Listed entries:
=== Begin Enclosure ===

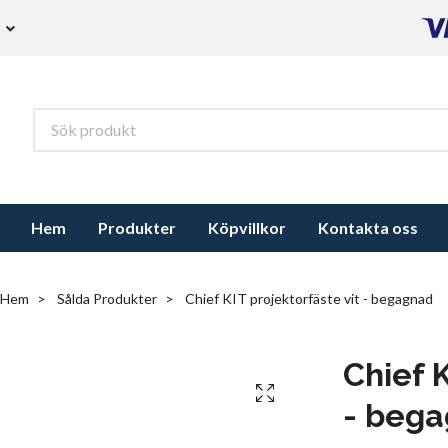
s
Hem
Produkter
Köpvillkor
Kontakta oss
Hem
Sålda Produkter
Chief KIT projektorfäste vit - begagnad
Chief K
- beg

=== End Enclosure ===

Task goal: Line by line, print the records exactly, leaving the pictures behind.

Answer to the exercise:
s
Hem
Produkter
Köpvillkor
Kontakta oss
Hem
Sålda Produkter
Chief KIT projektorfäste vit - begagnad
Chief K
- beg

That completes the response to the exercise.